I have a couple year old Lowe 1448 MT with an older Karavan trailer
It's always a pain in the butt to get it back on the road

Is there a certain kind/style/config for a jon boat trailer?
Or any way to convert a V hull trailer over?

yeah cryptic and tough without pix, i know
thanks


----------



## Floatsum (May 4, 2010)

Bolt on some 4X4's and cover?


----------



## russo (May 8, 2010)

is there a name for the different trailer configs? i see some have like roller wheels, some have v shaped guides


----------



## clarkbre (May 8, 2010)

It's all in how you look at the trailer. It sounds like the way it's set up is not for your boat at all. You might take the boat off the trailer and unbolt all the guides, bunks, and rollers. Starting with a flat/bare platform, then you can decide where your bunks go from there. Generally, for a small jon boat, I have seen trailers set up with 2 long (5') bunks at the back of the trailer and one short bunk (3') perpendicular where the front of the boat starts angling up. For ease of loading I recommend using a set of guide-ons near the rear of the trailer. This will help center the boat when retreiving it.
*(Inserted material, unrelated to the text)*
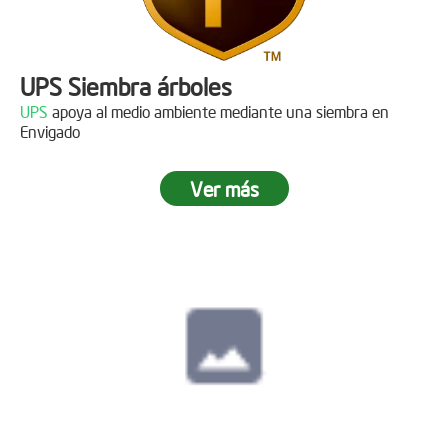
UPS Siembra árboles
UPS
apoya al medio ambiente mediante una siembra en
Envigado
Ver más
I hope this helps. I'd love to see a pic of your trailer so we can draw where the bunks could go for your boat.


----------



## bobberboy (May 8, 2010)

Check out what Froggy is doing. It may give you some help...

vhttps://www.tinboats.net/forum/viewtopic.php?f=49&t=13539


----------



## Froggy (May 14, 2010)

Yes , as Bobberboy says check out the trailer section on bunk modification, got plenty of info.


----------